How quickly a data warehouse can load and export data is an important factor to take into consideration. The faster the execution speed is, the faster data can be queried for critical business insights. 

BigQuery and Redshift take seconds to set up and allow you to begin analyzing your data immediately.

Ease of Use

BigQuery and Redshift both offer the ability to run queries within their platform. The only catch is that both require SQL. For some running SQL based queries may not be daunting, but for the average business user, SQL is not easy to use. Engineering resources may be needed in order to craft in-depth, specific queries, which some companies simply do not have the bandwidth for.

However, by using Indicative, no one on your team needs to know SQL in order to build queries! Indicative’s easy to use drop down query builder was designed for non-technical users.  

Focusing only on the data warehouse aspects of both companies, BigQuery is easier to use because it doesn’t require knowledge of underlying hardware, databases, or other configurations, plus it can scale better if your data volume increases.

In order to easily use Redshift, it would require engineers and users with a specific skill set, like knowing how to distribute data across nodes, who can manage your companies data scaling and querying.

If you are prepared to dedicate outside resources to setting up and managing your data warehouse, Redshift isn’t a bad selection. If, however, you are looking for a data warehouse that doesn’t require any fine tuning, BigQuery is easier. 

Ease of Access

Both BigQuery and Redshift work extremely well within their own environments. If you already use use Amazon Web Service it’s easier to load your data into Redshift, and if you use Google Analytics it’s easier to load your data from BigQuery. 
As an AWS user, a few clicks in your console allow you to set up your data warehouse.

Most of the administration tasks (backups and replication) are automatically taken care of behind the scenes so you can focus solely on your data. 


Security is a top priority for most, if not all, companies that are looking to store and analyze their data. As we’ve seen from major data breaches like Capital One, Equifax, and Target, there are serious consequences and repercussions for companies whose data is released. 
BigQuery’s security is supported by Cloud Identity and Access Manager through Google. Amazon Redshift uses AWS’s Identity and Access Management (IAM). 

Redshift allows you to secure your data a few different ways:

  • Virtual Private Cloud (VPC): To protect access to your cluster by using a virtual networking environment, you can launch your cluster in an Amazon VPC.
  • SSL connections: To encrypt the connection between your SQL client and your cluster, you can use SSL encryption.
  • Cluster encryption: To encrypt data in all your user-created tables, you can enable cluster encryption when you launch the cluster.

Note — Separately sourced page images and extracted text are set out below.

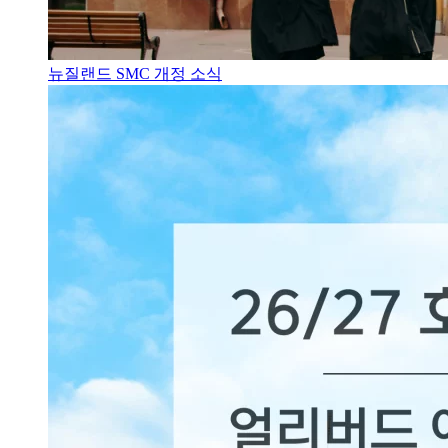
뉴질랜드 SMC 개정 소식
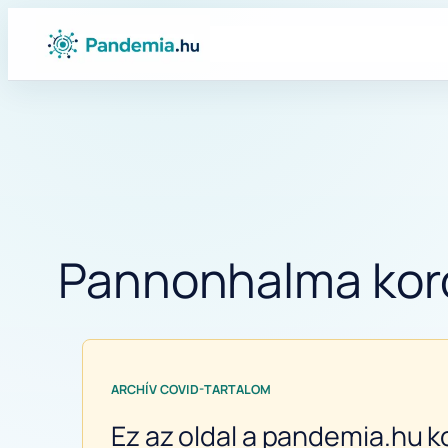
Ugrás
a
tartalomhoz
Pannonhalma koron
ARCHÍV COVID-TARTALOM
Ez az oldal a pandemia.hu k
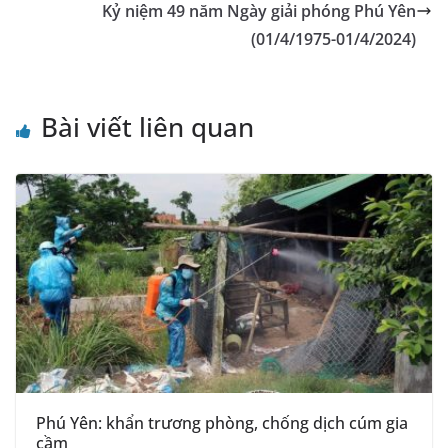
sl
Kỷ niệm 49 năm Ngày giải phóng Phú Yên
(01/4/1975-01/4/2024)
at
e
Bài viết liên quan
Phú Yên: khẩn trương phòng, chống dịch cúm gia
cầm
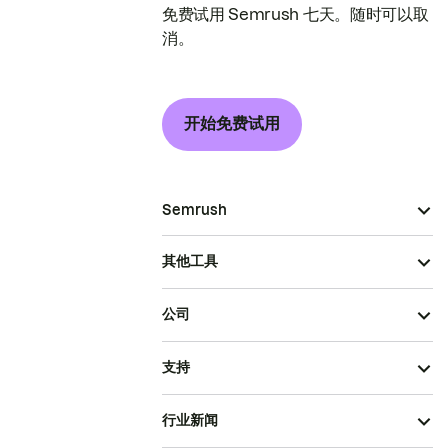
免费试用 Semrush 七天。随时可以取
消。
开始免费试用
Semrush
其他工具
公司
支持
行业新闻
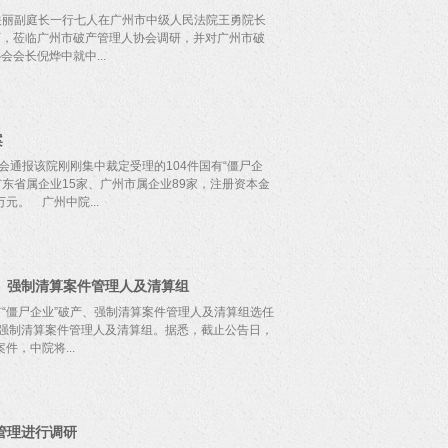
庭关丽副庭长一行七人在广州市中级人民法院王勇院长
下，莅临广州市破产管理人协会调研，并对广州市破
会长倪烨中就中...
行作了专题汇报，并就现行的《关于审理企业破产案
改建议。杜专委在听取汇报后，对广州市破产管理人
案
就破产与产权结构的深度调整在供给侧结构性改革和
管理人工作质量对构建现代企业制度的重要推动作用
会通报该院刚刚集中裁定受理的104件国有“僵尸企
展寄予厚望，他认为破产管理人工作的好坏直接影响
广东省属企业15家、广州市属企业89家，注册资本金
还需要协会作为统筹核心，促进会员整体工作水平的
万元。 广州中院...
人，并同步进行网络直播，标志着目前为止全国最大规
集中裁定受理、集中选定管理人、集中选定审计机构、
、强制清算案件管理人及清算组
僵尸企业”的快速通道，为供给侧结构性改革提供有力
正在深入推进供给侧结构性改革、推进创新驱动发展
有“僵尸企业”破产、强制清算案件管理人及清算组选任
”，其中既包含广东省属企业，也包含广州市属企业。
、强制清算案件管理人及清算组。据悉，截止公告日，
劳动力等社会资源，债权债务关系多年处于僵持、待
件，中院将...
值。 根据《广州市供给侧结构性改革去产能行动计
僵尸企业”（连年亏损、资不抵债，主要靠政府补贴和银行
采取破产清算、剥离重组、委托管理、债务重组等措施
20名申请人纳入候选名单，另选取5名申请人纳入备
需要企业退出机制更加畅顺。 广州中院通过司法手
管理进行调研
置资源、走出经营困境，帮助缺乏生机的企业有序退出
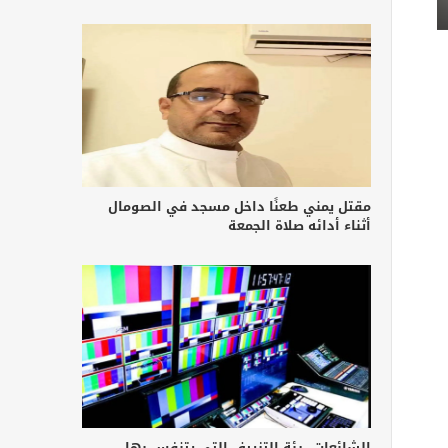
مقتل يمني طعنًا داخل مسجد في الصومال
أثناء أدائه صلاة الجمعة
الشائعات.. رئة التزييف التي يتنفس بها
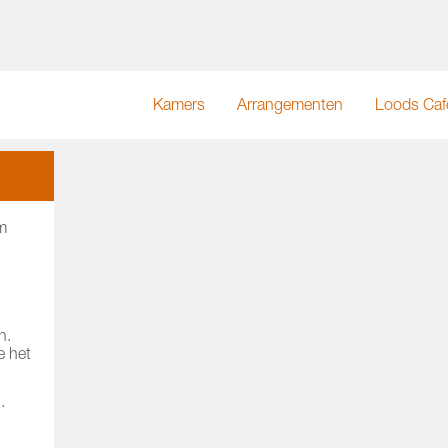
Kamers
Arrangementen
Loods Caf
m
n.
e het
.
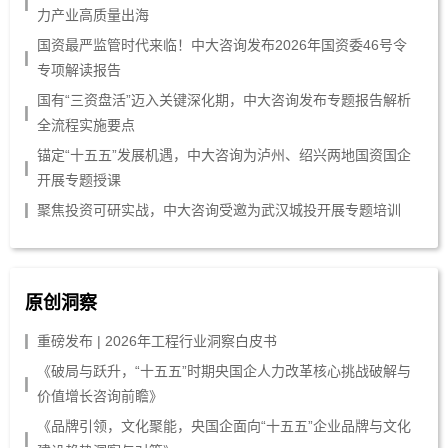
力产业高质量出海
国资最严监管时代来临！中大咨询发布2026年国资委46号令
专项解读报告
国有“三资盘活”迈入关键深化期，中大咨询发布专题报告解析
全流程实施要点
锚定“十五五”发展机遇，中大咨询为泸州、绍兴两地国资国企
开展专题授课
聚焦投资可研实战，中大咨询受邀为武汉城投开展专题培训
原创洞察
重磅发布 | 2026年工程行业洞察白皮书
《破局与跃升，“十五五”时期央国企人力改革核心挑战破解与
价值增长咨询前瞻》
《品牌引领，文化聚能，央国企面向“十五五”企业品牌与文化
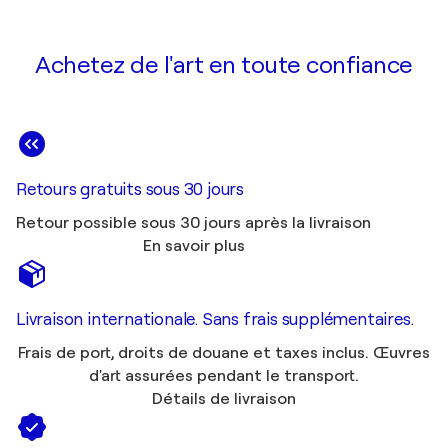
Achetez de l'art en toute confiance
Retours gratuits sous 30 jours
Retour possible sous 30 jours après la livraison
En savoir plus
Livraison internationale. Sans frais supplémentaires.
Frais de port, droits de douane et taxes inclus. Œuvres
d'art assurées pendant le transport.
Détails de livraison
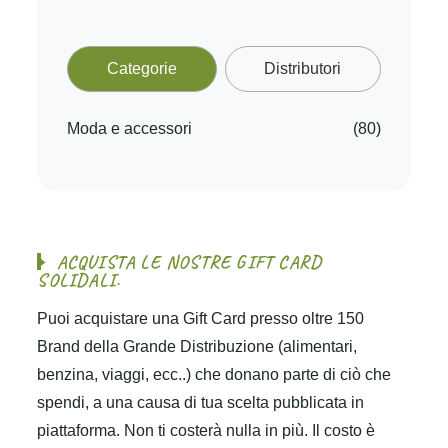
Categorie
Distributori
Moda e accessori
(80)
A
C
Q
U
I
S
T
A
L
E
N
O
S
T
R
E
G
I
F
T
C
A
R
D
S
O
L
I
D
A
L
I
.
Puoi acquistare una Gift Card presso oltre 150
Brand della Grande Distribuzione (alimentari,
benzina, viaggi, ecc..) che donano parte di ciò che
spendi, a una causa di tua scelta pubblicata in
piattaforma. Non ti costerà nulla in più. Il costo è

BigQuery also automatically encrypts all resting data as a default. By encrypting the data at rest, the chances of an attack are minimized and a BI tool can use the data without providing access to the content. 

Both Redshift and BigQuery can be trusted with securing, storing, and transporting the most sensitive of data. 

Which is the best data warehouse?

Which one is the best? That’s entirely up to you. Every business has unique needs and specifications that may relate better to one than the other. Either way, you can’t go wrong because they both pair well with Indicative! While this list is tailored to BigQuery and Redshift, these selling points can be applied to other data warehouses like Snowflake, Snowplow, and Segment.